The Capital Region’s emergency communications system could be getting a major upgrade that includes new radios for emergency responders.
Local directors will decide Sept. 17 whether to borrow $24.5 million to upgrade the Capital Region Emergency Service Telecommunications network (CREST), the communications system for more than 50 agencies, including emergency responders in the capital region.
“CREST has just turned 10 years old and there’s a need to refresh and evergreen the system,” said board chairman Gordie Logan, a Colwood councillor.
Victoria police have long complained of spotty coverage, dead zones and poor reception in the downtown core and underground parking areas.
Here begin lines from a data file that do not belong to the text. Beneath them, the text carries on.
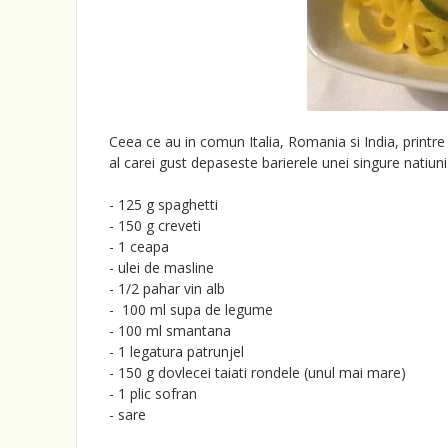
Ceea ce au in comun Italia, Romania si India, printre 
al carei gust depaseste barierele unei singure natiu
- 125 g spaghetti
- 150 g creveti
- 1 ceapa
- ulei de masline
- 1/2 pahar vin alb
- 100 ml supa de legume
- 100 ml smantana
- 1 legatura patrunjel
- 150 g dovlecei taiati rondele (unul mai mare)
- 1 plic sofran
- sare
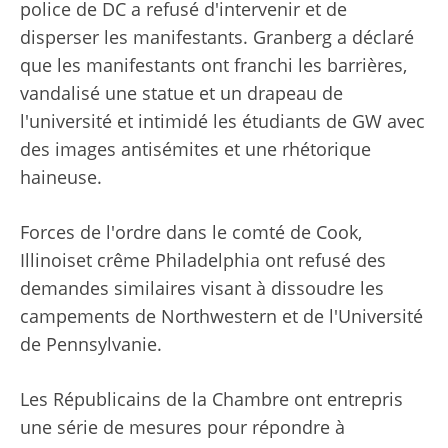
police de DC a refusé d'intervenir et de
disperser les manifestants. Granberg a déclaré
que les manifestants ont franchi les barrières,
vandalisé une statue et un drapeau de
l'université et intimidé les étudiants de GW avec
des images antisémites et une rhétorique
haineuse.
Forces de l'ordre
dans le comté de Cook,
Illinois
et
crême Philadelphia
ont refusé des
demandes similaires visant à dissoudre les
campements de Northwestern et de l'Université
de Pennsylvanie.
Les Républicains de la Chambre ont entrepris
une série de mesures pour répondre à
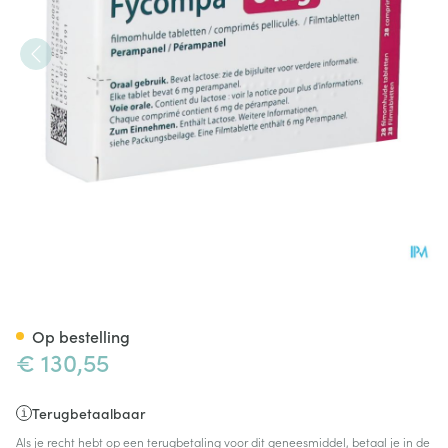
Fycompa Abacus 6mg Filmomh
Op bestelling
€ 130,55
Terugbetaalbaar
Als je recht hebt op een terugbetaling voor dit geneesmiddel, betaal je in de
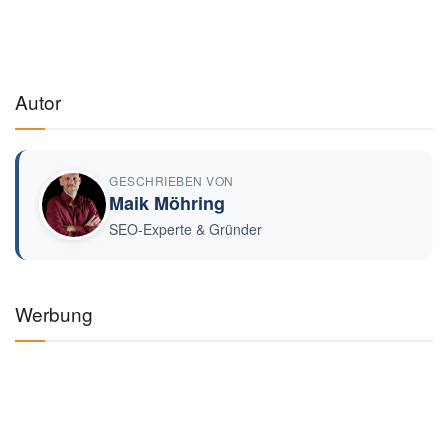
Autor
GESCHRIEBEN VON
Maik Möhring
SEO-Experte & Gründer
Werbung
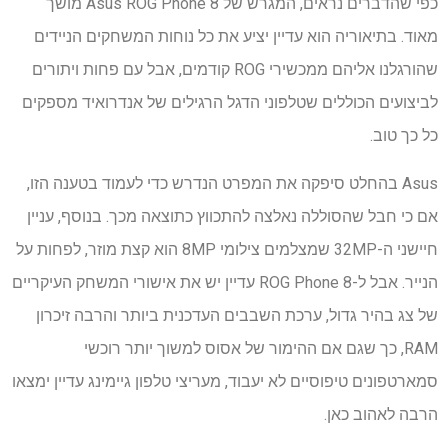
כפי שהדברים נראים, המגרש של Asus ROG Phone 8 מושך
מאוד. בתיאוריה הוא עדיין יציע את כל נוחות המשחקים הניידים
שהורגלנו אליהם ממכשירי ROG קודמים, אבל עם פחות ויתורים
לביצועים הכוללים שטלפוני הדגל הרגילים של אנדרואיד מספקים
כל כך טוב.
Asus בהחלט סיפקה את המפרט הנדרש כדי לעמוד בטענה הזו,
אם כי חבל שהסוללה נאלצה להתכווץ כתוצאה מכך. בנוסף, עניין
חיישני ה-32MP שמצלמים צילומי 8MP הוא קצת מוזר, לפחות על
הנייר. אבל ל-ROG Phone 8 עדיין יש את אישורי המשחק העיקריים
של צג בהיר גדול, ערכת השבבים העדכנית ביותר והרבה זיכרון
RAM, כך שגם אם ההימור של אסוס למשוך יותר רוכשי
סמארטפונים טיפוסיים לא יעבוד, מעריצי טלפון גיימינג עדיין ימצאו
הרבה לאהוב כאן.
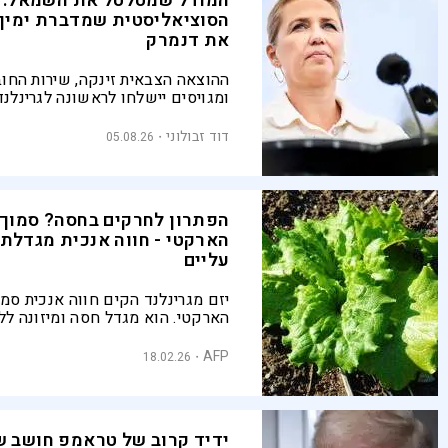
המודל שמטלטל את השמאל:
הסוציאליסטית שמדברת ימין
את דנמרק
ההוצאה הצבאית זינקה, שירות החו
ומגויסים יישלחו לראשונה לגרינלנד
מתכוננת לעימותים החדשים של איר
הממשלה הסוציאליסטית שלה מוכ
דוד זבולוני
05.08.26
לדבר בשפה של ביטחון, גבולות וריב
הפתרון לחרקים בחסה? סמוך 
הארקטי - חווה אנכית מגדלת 
עליים
יזם מגרינלנד הקים חווה אנכית סמו
הארקטי. הוא מגדל חסה ומיזונה לל
כאשר האקלים הקר גורם להיעדרם
ומזיקים הפוגעים בגידולים, ומאפש
AFP
18.02.26
תוצרת נקייה לחלוטין ללא שימוש ב
ידיד קרוב של טראמפ חושב 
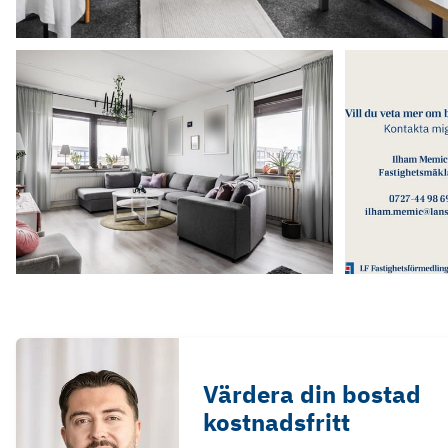
Värdera din bostad
kostnadsfritt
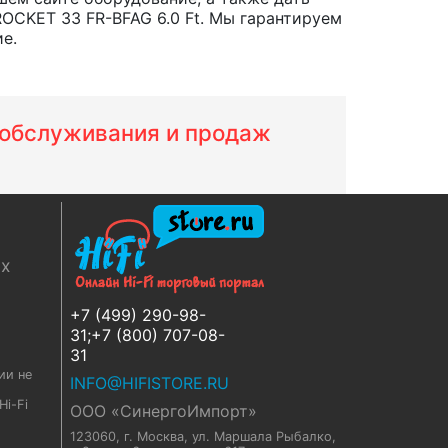
OCKET 33 FR-BFAG 6.0 Ft. Мы гарантируем
е.
м обслуживания и продаж
ях
+7 (499) 290-98-
31;+7 (800) 707-08-
31
ии не
INFO@HIFISTORE.RU
i-Fi
ООО «СинергоИмпорт»
123060, г. Москва
,
ул. Маршала Рыбалко,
As a result, officers have been forced to patrol in pairs because of concerns that they would not be able to call for backup if radios fail in an emergency.
CREST general manager Gord Horth said the improvements, which will move CREST onto what’s known as a P-25 platform and provide emergency-services personnel with new radios, are past due.
“I don’t know what you’re carrying around in your hip pocket, but you’re probably carrying around a smartphone that you haven’t had for more than two or three years, so it’s kind of the equivalent,” he said, adding that the new radios offer considerably more audio clarity and are more effective in an urban setting.
“It has shorter wavelengths, so it gets into buildings a little better,” he said.
The upgrade would be done in phases, with about $10 million in infrastructure upgrades and replacement of radios used by emergency services in Oak Bay, Saanich, Victoria and Esquimalt next year. That would be followed by a further $14.5 worth of improvements between 2016 and 2018.
Horth said the goal is to introduce a new network in the downtown by 2018, using the 700 MHz spectrum that has become available as analogue TVs have given way to digital. “The federal government has been auctioning off some of the 700 spectrum because it’s kind of the sweet spot for wireless … so the federal government, in their wisdom, followed the American lead and they set aside some of the spectrum for public safety across Canada.”
Created in 2003 at a cost of $17 million, CREST connects all emergency-response personnel — including police, fire and ambulance — in Greater Victoria’s 13 municipalities.
CREST installed $10 million worth of upgrades in 2008 and 2009.
The borrowing would be through the Municipal Finance Authority. As a non-profit corporation, CREST does not need approval from electors to borrow the money.
The average annual increase to the participating agencies for the infrastructure for the entire system is estimated at about two per cent, Logan said. Costs to user agencies with more radios will be higher.
“The timing is right because we’ve got a lot of our borrowing for the existing system coming due. So it’s being paid off,” Logan said.